This is the first image that popped up this morning when I went looking for inspiration. I found the original the other day when I was looking for something, which I seem to do about 12 times a day.
The picture takes me back, all the way to November, 1983. It was still Burma then. (Now Myanmar)
After WWII, tourism really wasn’t encouraged in Burma until 1992 and it was not an easy place to travel around by yourself. I had therefore taken the initiative for once, of booking a tour through a travel company in Bangkok, that I remembered from my childhood.
Unlike many other things from back then, Diethelm’s was still up and running (and remains so, according to Google) and they created a nice little 7-day tour for Tim and myself and two airline colleagues.
Burma would only issue a 7 day visa which did not in any way suffice, but it was another reason for having an organized tour. Messing about was something we didn’t have time for. We were met on arrival by a delightful agent from Tourist Burma displaying a sign that said “Smith Tour”. It made me feel really important, particularly as Tim was normally our leader.
The value of being a small group became obvious when we later bumped into a large tour group who moaned sadly that they seemed to have spent their whole 7 days waiting at airports.

Things were more than usually off-kilter at the time due to a cyclone in the Bay of Bengal.
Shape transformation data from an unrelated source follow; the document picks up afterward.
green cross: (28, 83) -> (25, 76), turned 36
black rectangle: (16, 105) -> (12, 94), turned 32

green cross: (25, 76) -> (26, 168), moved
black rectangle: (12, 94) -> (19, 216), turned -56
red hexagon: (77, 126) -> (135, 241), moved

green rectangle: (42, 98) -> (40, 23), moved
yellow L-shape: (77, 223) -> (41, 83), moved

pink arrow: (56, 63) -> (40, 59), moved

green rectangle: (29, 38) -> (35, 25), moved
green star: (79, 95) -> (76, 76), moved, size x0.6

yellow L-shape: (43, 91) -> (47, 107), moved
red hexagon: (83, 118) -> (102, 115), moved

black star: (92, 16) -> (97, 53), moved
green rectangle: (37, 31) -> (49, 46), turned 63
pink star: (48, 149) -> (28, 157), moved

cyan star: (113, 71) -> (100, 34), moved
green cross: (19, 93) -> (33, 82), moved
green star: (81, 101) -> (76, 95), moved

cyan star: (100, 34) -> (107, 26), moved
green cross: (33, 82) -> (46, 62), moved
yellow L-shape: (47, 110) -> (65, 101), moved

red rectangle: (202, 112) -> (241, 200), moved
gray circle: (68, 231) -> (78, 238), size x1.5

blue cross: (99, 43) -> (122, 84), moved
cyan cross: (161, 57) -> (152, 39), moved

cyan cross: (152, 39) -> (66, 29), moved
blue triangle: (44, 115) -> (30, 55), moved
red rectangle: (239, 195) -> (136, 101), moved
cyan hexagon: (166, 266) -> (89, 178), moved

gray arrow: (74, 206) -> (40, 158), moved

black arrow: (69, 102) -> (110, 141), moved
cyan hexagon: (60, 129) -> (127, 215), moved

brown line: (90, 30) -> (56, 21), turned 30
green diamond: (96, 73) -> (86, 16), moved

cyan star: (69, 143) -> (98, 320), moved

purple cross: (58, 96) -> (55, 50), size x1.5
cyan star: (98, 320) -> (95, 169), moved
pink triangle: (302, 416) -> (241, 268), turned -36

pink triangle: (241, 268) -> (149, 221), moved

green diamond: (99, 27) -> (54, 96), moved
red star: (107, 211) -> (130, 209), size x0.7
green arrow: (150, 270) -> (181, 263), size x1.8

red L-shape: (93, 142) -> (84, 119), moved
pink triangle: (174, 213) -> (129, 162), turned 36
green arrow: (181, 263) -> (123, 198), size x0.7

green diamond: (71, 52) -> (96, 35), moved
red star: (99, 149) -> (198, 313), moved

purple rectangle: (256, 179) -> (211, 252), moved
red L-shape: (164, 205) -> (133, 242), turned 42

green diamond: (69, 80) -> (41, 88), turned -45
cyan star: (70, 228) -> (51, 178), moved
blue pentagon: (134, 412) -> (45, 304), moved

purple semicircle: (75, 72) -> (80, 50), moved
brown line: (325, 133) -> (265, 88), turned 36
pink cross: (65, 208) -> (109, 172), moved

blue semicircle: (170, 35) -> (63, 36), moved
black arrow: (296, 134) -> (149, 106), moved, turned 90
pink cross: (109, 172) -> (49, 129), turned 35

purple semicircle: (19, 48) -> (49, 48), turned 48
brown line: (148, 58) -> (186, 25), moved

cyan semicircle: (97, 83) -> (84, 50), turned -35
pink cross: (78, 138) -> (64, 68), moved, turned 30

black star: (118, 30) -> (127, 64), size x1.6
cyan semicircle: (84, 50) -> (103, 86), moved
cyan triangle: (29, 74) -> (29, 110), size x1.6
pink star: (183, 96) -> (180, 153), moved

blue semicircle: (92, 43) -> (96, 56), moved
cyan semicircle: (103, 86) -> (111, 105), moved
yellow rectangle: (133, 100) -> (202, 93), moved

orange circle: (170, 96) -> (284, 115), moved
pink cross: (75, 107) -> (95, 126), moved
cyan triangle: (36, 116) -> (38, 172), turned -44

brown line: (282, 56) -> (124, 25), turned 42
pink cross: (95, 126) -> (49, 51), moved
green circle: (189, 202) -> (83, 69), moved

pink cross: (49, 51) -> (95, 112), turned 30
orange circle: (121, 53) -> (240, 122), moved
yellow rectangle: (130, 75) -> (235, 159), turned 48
Our own flight from Rangoon (now Yangon) to Heho (now Hehoe) was delayed only a short while and a 25 minute ride saw us meeting our very sweet local guide in Shan State.
No, this wasn’t our transport. We had a van that broke down twice, but in the 80’s that was standard operating procedure as the average vehicle then was about 25 years old.
On the way from Rangoon airport, we had a complete breakdown and transfer, followed the next night by a journey in an ancient vehicle that refused to move until its customary driver was found. (Seriously!)
That night we kept the driver waiting, almost 3 hours while we dined and saw a show, the charge for which was all of $6. Even in those days, that was cheap, and as we strongly supported changing money on the black market, it actually cost us only $3. Burma was an affordable holiday!
Our destination was actually Taunggyi (name unchanged, as far as I can discover), which was where you went in order to visit the aquatic community of Inle Lake, famous for the leg-rower fishermen and the floating gardens.
We travelled the lake in a motor-driven canoe, which was pursued by gulls hoping for bits of our lunch. As I recall we didn’t have anything for them 🙁
The quality of the photographs is only in part due to the incompetence of the photographer. The weather throughout Burma remained overcast and cool, which was a pleasant surprise, due to the stalled cyclone. That and the 37 year age of the prints.
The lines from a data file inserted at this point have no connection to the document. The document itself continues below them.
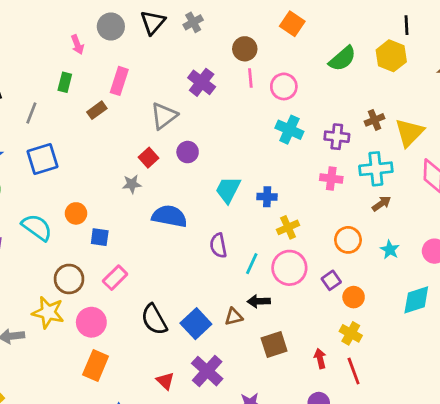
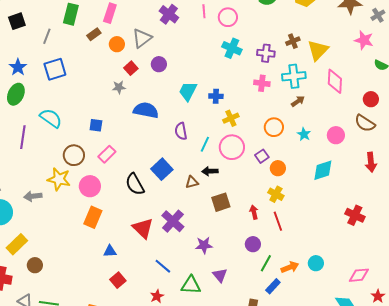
green rectangle: (65, 82) -> (71, 14), size x1.5
orange circle: (76, 213) -> (117, 44), moved
blue square: (196, 324) -> (162, 169), moved
red triangle: (165, 381) -> (143, 228), size x1.6

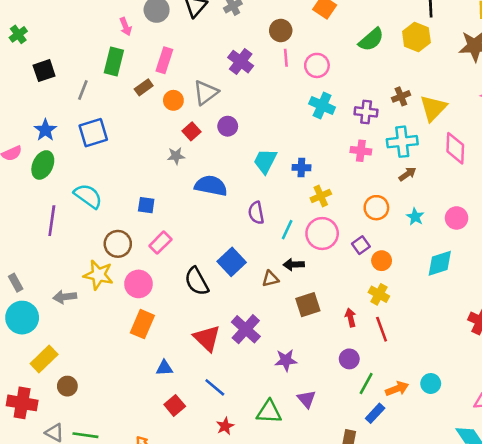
blue line: (163, 266) -> (215, 387), moved

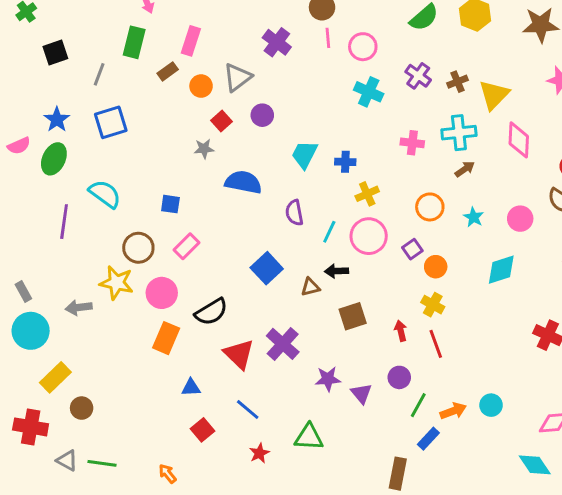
purple cross: (366, 112) -> (418, 76), moved, turned 30
black semicircle: (197, 281) -> (211, 312), moved, turned -92
purple triangle: (307, 399) -> (361, 393), moved

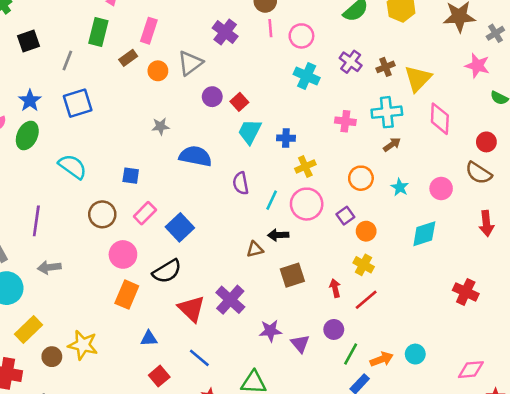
red square: (221, 121) -> (239, 102), moved
purple line: (64, 222) -> (36, 221), moved
blue square: (267, 268) -> (180, 227), moved
yellow star: (117, 283) -> (83, 345), moved
red line: (436, 344) -> (366, 300), turned 70

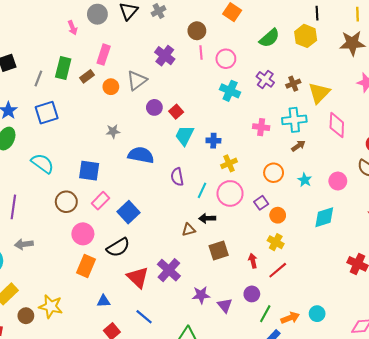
green rectangle: (98, 32) -> (63, 68), moved
blue square: (131, 176) -> (89, 171), size x1.5

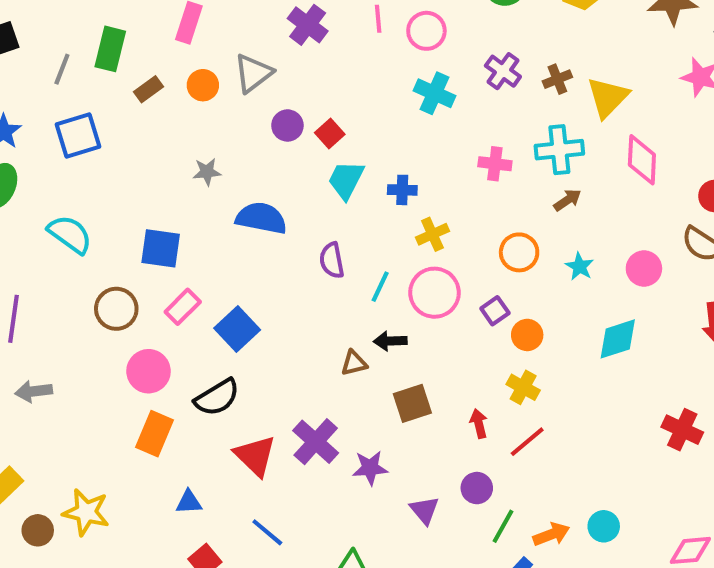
brown rectangle: (87, 76) -> (149, 89), moved
purple star: (201, 295) -> (370, 468), moved

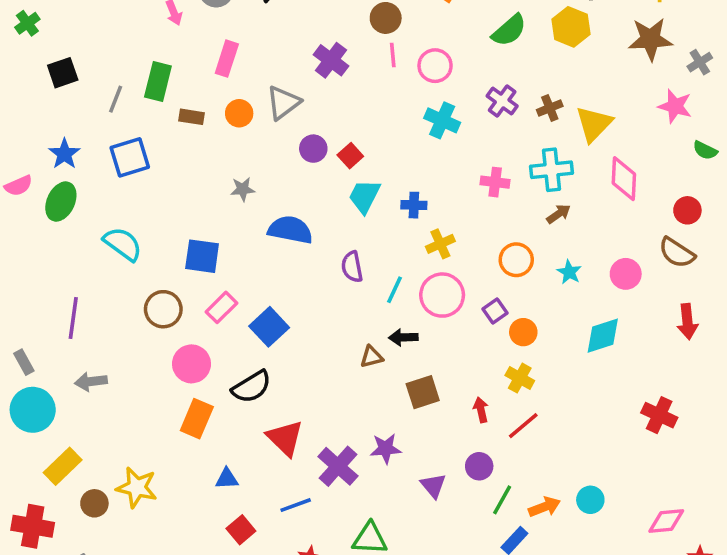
brown rectangle: (149, 89) -> (191, 117), turned 45
purple cross: (316, 442) -> (338, 466), moved
blue line: (267, 532) -> (296, 505), turned -60

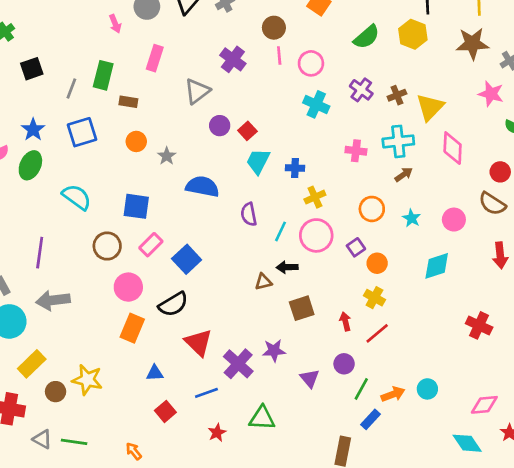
orange circle: (239, 113) -> (136, 141), moved
gray star: (243, 189) -> (167, 156), turned -30
gray arrow: (91, 382) -> (53, 300), size x1.4

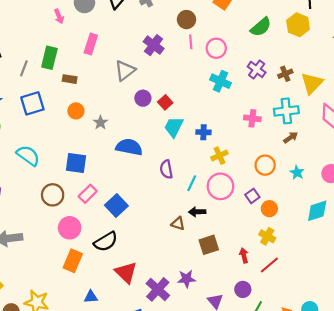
brown triangle: (263, 282) -> (178, 224), turned 32

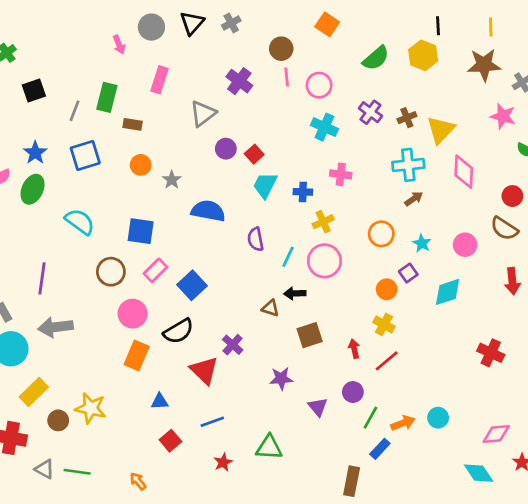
pink cross: (252, 118) -> (341, 174), moved
purple square: (252, 196) -> (408, 273), moved
purple cross: (158, 289) -> (233, 345), moved, size x0.7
As our little boat sped along, we suddenly heard the joyous sound of music as a canoe-full of festively dressed people approached.
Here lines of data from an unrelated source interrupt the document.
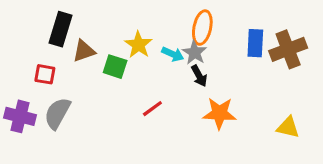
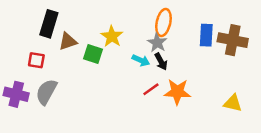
brown cross: (288, 49) -> (233, 40), turned 32
cyan arrow: (173, 54) -> (141, 60), moved
red line: (152, 109) -> (151, 89), moved

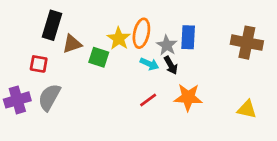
orange ellipse: (163, 23) -> (141, 33), moved
blue rectangle: (206, 35) -> (188, 37), moved
red line: (151, 89) -> (148, 100), moved
purple cross: (16, 94) -> (17, 100), turned -30

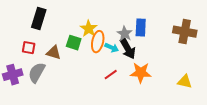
orange ellipse: (141, 33) -> (98, 42), moved
brown triangle: (72, 44) -> (54, 53), moved, turned 35
black arrow: (171, 65) -> (128, 49), size x1.5

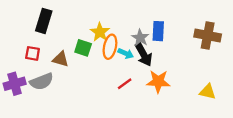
gray semicircle: (37, 73) -> (42, 82), turned -140

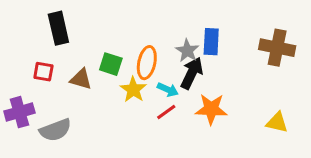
black rectangle: (44, 21) -> (58, 28), turned -30
yellow star: (100, 32) -> (133, 90), moved
cyan arrow: (126, 53) -> (168, 90), moved
black arrow: (144, 55) -> (192, 73), turned -125
gray semicircle: (42, 82) -> (55, 130), moved

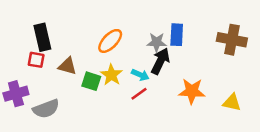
black rectangle: (58, 28) -> (42, 37), moved
gray star: (187, 51) -> (157, 42), turned -30
orange ellipse: (147, 63) -> (110, 41), moved, turned 32
green square: (111, 64) -> (91, 81), moved
orange star: (211, 109) -> (192, 91), moved

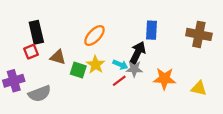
gray star: (157, 42) -> (134, 69), moved
red square: (36, 60) -> (31, 52), turned -32

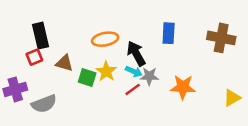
orange ellipse: (94, 36) -> (105, 39), turned 35
black arrow: (138, 53) -> (136, 53), moved, turned -55
yellow triangle: (199, 88) -> (232, 98), moved, turned -42

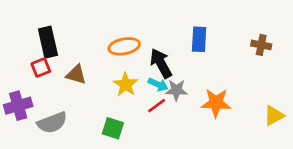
brown cross: (221, 38) -> (261, 45), size x0.6
green square: (87, 77) -> (113, 128), moved

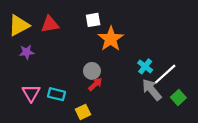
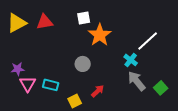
purple star: (27, 52) -> (18, 69), moved
white line: (165, 74) -> (148, 41), moved
red arrow: (95, 84) -> (98, 91), moved

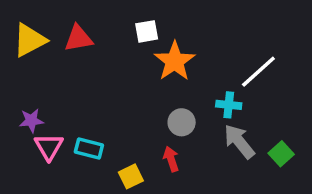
cyan cross: (131, 60) -> (229, 105), turned -32
gray circle: (83, 64) -> (182, 122), moved
red arrow: (98, 91) -> (171, 159), turned -64

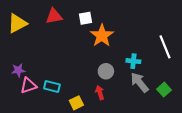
red triangle: (78, 38) -> (54, 16), moved
white line: (258, 72) -> (165, 47), moved, turned -70
pink triangle: (49, 147) -> (28, 86), turned 42

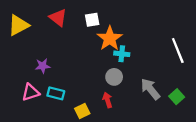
red triangle: (54, 16) -> (58, 18), turned 48
cyan cross: (133, 61) -> (122, 54), moved
purple star: (18, 70) -> (43, 66), moved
This was a family taking a young boy to a local pagoda where he would start his life as a novitiate.
The monastery which we passed was a wooden structure on stilts which had intricately carved roof decorations. Tourists were fairly rare, so the young monks came to stare as the Smith Group sailed grandly past.

Or not so grandly…Tim was not impressed with having his photograph taken wearing the latest addition to my hat collection.
Note: Hats are not a practical thing to collect
I think he had also caught my evil cold.
A sweet man in Rangoon Many Burmese women apply yellow paste to their cheeks Young girl at Inle Lake
The temple in my first picture was one of the places we visited on our lake tour, but for some reason I didn’t make a note of the name and when I went looking in Google I found nothing I could recognize. It is entirely possible that the pagoda in that photograph is one of many that are now in ruins, flooded and falling to bits.
The Lake is suffering all of the woes so common in today’s world, run-off from deforestation, and slash and burn agriculture bringing silt to the lake, which encourages algae and weeds. Over development of the floating gardens, many of which are in fact now dry land. Encroaching non-native water hyacinths.
And of all things, noise pollution, attributable in main to tourism. My Google search around the lake revealed numerous tourist hotels and resorts which were unheard of 40 years ago.
The Burmese we met were warm, cheerful people that could not have been more welcoming and I loved their beautiful, mysterious country. Even then, I know that the Karen people faced difficulties. We met one in Rangoon, where he was awaiting his visa to come to the United States. I remember his beautiful, kind face and I can’t imagine why anyone would be threatened by someone like that.
There are now hundreds of thousands of displaced people around the world, many of them refugees from Myanmar. How is is possible not to be depressed by this?
The thought I have about the unfathomably enormous problems of our planet is always the same. There are too many of us. My belief is that if mankind does not solve this problem for itself, Nature will. Either that or the future will be very grim.
This is surely not what I set out to write. Perhaps I’ll return to the inane world of aviation!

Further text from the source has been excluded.